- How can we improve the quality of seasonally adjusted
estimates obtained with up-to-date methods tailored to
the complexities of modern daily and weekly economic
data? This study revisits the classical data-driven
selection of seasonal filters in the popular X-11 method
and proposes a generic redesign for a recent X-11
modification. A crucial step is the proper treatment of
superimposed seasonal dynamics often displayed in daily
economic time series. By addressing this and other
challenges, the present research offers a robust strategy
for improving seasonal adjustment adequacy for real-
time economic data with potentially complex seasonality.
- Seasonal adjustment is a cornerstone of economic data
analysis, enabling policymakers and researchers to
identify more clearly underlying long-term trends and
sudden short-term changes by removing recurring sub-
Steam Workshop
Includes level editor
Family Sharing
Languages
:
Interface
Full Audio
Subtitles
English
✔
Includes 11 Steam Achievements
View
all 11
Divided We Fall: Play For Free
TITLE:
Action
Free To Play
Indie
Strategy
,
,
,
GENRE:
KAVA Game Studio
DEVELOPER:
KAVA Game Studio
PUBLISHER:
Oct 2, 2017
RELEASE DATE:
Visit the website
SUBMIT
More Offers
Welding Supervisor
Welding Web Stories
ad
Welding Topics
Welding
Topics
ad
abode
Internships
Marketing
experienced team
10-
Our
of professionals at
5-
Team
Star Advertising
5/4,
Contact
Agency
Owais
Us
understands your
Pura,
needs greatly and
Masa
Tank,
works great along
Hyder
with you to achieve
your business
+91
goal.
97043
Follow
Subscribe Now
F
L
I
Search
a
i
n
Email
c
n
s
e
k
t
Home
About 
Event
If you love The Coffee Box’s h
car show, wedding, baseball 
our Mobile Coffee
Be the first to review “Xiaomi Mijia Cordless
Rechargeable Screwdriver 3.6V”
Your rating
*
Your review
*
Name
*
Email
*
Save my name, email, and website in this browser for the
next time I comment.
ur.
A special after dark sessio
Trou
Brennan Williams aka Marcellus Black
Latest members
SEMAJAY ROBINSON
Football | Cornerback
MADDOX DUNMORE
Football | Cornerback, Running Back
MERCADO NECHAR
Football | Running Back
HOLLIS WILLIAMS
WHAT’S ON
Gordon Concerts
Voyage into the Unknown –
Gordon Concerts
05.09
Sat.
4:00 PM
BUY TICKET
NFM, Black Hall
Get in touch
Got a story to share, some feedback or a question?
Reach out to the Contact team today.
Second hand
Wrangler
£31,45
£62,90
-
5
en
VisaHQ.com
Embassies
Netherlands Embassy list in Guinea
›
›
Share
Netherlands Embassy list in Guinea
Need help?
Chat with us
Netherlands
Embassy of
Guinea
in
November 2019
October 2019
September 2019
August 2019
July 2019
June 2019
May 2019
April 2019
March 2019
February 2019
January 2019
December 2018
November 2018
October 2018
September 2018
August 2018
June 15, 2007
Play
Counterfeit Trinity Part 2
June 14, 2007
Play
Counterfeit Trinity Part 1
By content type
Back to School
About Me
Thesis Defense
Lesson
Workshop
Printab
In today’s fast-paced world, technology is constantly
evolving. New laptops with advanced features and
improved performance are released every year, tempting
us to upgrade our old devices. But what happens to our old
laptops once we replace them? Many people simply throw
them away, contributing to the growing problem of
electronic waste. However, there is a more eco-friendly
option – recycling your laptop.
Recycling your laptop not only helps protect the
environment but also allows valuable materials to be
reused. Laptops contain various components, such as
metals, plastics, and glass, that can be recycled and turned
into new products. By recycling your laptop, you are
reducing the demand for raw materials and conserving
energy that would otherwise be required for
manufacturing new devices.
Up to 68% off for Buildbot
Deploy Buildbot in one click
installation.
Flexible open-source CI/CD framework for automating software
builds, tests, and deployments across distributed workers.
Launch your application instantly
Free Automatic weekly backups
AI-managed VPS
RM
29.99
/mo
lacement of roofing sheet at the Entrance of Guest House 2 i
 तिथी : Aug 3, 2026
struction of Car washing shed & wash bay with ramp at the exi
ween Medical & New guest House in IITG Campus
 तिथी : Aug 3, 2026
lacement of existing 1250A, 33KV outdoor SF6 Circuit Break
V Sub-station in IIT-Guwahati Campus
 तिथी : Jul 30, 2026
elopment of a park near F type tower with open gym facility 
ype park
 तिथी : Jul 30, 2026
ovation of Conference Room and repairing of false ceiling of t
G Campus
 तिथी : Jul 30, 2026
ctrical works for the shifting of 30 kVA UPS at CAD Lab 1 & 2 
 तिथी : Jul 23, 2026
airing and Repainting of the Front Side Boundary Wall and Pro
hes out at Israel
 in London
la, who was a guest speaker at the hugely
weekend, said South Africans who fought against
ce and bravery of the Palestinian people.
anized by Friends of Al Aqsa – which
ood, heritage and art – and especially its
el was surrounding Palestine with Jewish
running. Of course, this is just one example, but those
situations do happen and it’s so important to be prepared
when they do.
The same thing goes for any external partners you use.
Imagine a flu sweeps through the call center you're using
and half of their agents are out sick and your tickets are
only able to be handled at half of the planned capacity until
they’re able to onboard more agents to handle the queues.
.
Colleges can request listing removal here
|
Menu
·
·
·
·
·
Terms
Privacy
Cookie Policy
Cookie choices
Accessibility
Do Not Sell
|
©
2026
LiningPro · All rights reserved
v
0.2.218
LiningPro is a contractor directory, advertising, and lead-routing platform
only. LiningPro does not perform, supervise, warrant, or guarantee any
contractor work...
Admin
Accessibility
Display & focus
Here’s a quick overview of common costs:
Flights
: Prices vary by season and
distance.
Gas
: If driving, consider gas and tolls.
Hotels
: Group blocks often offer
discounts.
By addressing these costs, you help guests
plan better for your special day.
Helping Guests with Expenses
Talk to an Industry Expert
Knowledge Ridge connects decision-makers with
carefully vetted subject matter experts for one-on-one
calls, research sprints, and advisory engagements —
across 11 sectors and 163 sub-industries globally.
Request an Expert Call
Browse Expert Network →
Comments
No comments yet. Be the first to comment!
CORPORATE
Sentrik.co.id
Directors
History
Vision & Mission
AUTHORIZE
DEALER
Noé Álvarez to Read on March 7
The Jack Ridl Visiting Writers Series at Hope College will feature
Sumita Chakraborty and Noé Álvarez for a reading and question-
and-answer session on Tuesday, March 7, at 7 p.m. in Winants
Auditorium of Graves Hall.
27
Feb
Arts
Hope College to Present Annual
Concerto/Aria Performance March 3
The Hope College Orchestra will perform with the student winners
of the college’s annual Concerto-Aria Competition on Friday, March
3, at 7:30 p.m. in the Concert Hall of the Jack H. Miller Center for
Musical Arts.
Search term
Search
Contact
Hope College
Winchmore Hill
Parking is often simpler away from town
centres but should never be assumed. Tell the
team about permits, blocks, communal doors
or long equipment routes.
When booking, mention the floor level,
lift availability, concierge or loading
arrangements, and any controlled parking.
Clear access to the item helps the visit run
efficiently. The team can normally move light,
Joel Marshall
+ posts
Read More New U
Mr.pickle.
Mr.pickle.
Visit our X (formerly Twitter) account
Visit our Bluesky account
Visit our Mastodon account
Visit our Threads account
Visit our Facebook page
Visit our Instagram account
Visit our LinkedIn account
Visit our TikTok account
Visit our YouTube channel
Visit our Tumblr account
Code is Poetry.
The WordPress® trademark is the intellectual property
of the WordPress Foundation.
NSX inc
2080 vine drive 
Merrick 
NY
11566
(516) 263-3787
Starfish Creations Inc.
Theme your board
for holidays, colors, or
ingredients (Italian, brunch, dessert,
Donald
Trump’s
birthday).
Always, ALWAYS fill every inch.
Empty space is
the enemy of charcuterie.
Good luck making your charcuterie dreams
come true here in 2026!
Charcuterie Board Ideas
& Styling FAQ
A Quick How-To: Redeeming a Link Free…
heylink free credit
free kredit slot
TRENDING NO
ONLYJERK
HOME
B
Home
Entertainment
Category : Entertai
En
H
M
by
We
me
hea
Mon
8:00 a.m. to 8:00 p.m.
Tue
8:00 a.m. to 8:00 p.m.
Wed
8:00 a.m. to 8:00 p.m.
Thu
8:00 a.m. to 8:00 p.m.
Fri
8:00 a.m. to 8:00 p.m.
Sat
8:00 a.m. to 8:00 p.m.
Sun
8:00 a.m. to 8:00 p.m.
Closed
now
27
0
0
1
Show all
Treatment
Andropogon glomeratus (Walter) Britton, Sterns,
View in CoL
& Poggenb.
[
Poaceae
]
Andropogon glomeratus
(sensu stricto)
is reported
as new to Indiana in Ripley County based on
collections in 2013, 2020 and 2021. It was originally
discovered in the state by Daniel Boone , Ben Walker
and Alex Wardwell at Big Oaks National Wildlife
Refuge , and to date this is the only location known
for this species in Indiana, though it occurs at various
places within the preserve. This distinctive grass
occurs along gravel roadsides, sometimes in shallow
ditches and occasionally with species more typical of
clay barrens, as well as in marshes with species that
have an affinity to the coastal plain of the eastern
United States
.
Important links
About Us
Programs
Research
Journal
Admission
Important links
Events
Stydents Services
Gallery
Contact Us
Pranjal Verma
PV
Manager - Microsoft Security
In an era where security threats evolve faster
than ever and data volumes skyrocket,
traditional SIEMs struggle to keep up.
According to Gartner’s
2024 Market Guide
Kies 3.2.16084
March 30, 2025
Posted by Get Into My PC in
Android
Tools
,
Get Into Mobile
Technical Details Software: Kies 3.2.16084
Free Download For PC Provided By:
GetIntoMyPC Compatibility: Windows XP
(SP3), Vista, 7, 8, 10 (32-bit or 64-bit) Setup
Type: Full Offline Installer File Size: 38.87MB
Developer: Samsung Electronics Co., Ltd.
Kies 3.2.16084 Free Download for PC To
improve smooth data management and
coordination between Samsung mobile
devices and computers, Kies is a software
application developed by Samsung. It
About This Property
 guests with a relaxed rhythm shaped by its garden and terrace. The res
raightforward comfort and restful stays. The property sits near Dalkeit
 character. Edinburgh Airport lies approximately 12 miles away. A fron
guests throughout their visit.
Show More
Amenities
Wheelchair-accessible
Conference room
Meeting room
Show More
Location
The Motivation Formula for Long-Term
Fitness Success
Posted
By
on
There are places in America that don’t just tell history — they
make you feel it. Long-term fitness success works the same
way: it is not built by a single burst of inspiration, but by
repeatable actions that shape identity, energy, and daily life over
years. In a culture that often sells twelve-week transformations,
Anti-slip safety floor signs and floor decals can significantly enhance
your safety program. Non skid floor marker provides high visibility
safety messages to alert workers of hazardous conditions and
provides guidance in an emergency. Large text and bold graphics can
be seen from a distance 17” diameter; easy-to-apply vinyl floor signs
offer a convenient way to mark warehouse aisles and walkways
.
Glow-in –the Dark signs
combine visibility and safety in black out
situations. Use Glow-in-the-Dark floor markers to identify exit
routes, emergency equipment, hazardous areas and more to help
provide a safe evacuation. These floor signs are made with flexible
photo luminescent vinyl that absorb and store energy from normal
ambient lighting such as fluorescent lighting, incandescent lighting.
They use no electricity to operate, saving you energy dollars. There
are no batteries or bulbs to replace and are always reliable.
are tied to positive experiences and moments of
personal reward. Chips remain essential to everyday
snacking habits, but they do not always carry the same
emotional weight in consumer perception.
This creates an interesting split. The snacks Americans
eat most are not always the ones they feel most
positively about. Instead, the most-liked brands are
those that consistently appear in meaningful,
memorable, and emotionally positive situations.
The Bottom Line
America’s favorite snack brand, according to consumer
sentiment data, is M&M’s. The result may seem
───
Each line above from the one with "Knowledge Ridge connects decision-makers with" up to and including the one with "Concerto/Aria Performance March 3" must be set down exactly, and no line outside that span may appear.

Response box:
Knowledge Ridge connects decision-makers with
carefully vetted subject matter experts for one-on-one
calls, research sprints, and advisory engagements —
across 11 sectors and 163 sub-industries globally.
Request an Expert Call
Browse Expert Network →
Comments
No comments yet. Be the first to comment!
CORPORATE
Sentrik.co.id
Directors
History
Vision & Mission
AUTHORIZE
DEALER
Noé Álvarez to Read on March 7
The Jack Ridl Visiting Writers Series at Hope College will feature
Sumita Chakraborty and Noé Álvarez for a reading and question-
and-answer session on Tuesday, March 7, at 7 p.m. in Winants
Auditorium of Graves Hall.
27
Feb
Arts
Hope College to Present Annual
Concerto/Aria Performance March 3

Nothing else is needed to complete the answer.